The American Scene in the Sixies
What impressed me most about the poets of the Beat scene was their independence. Their need was not quite so much to get appreciation and recognition from society for what they were doing as it was to establish faith in themselves regardless of pubic opinion or being in print. Our “kitchen-counter press” published William Wantling’s first publication because of this self confidence shining through it. Gregory Corso got his own poems down first and then looked around for approval, which he evidently got from Allen Ginsberg although Ginsberg had been formally educated and did not need to be associated with Corso’s success. Ginsberg’s interest was simply compassion for a man who knew he had a calling and followed it. His activities helped provide courage for poets in similar situations that were anonymous. I think now of Jack Micheine and the evangelistic poets who identified themselves with the miracles of creation itself, like the sun, or just being alive. Their lack of education, I believe, was accepted as a flaw that was voluntary. Style was the substance. A philosophy or a set of ideas, was only book talk. Any reasoning beyond innate faith was irrelevant. Their sense of Christian ideals was within themselves and did not need argument or persuasion. As a result we got an American way to use the sense of understanding that gave the country as a whole a sense of human depth that the untutored mind could turn to without the need for elaborate explications expensive architecture, a pecking order or casual approval. The independence was real and convincing and, as I say, independent without the need for argument or persuasion.

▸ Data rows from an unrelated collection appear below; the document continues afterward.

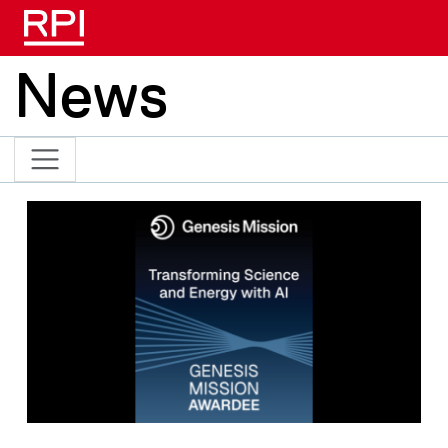
Skip to main content
News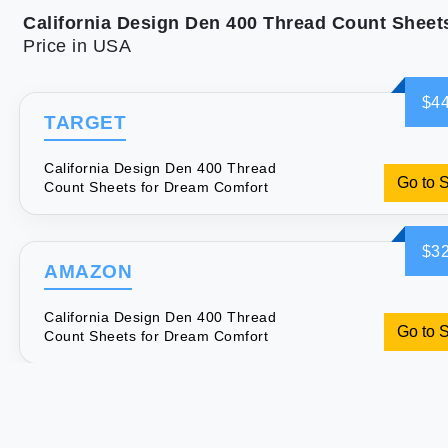
Price in USA
$44
TARGET
California Design Den 400 Thread
Go to 
Count Sheets for Dream Comfort
$32
AMAZON
California Design Den 400 Thread
Go to 
Count Sheets for Dream Comfort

Society was in transition in many ways after World War II and so the poets’s voice was heard as distinct and finally as a part of our native literature. Henry Wadsworth Longfellow (1807 – 1882) was trying to manufacture native literature pertinent to our country’s identity with his The Song of Hiawatha (1855). The Beat movement was much more democratic in its sources even though its casual approach to the complex art of poetry often results in a response to it, from the reader, that is often casual as well.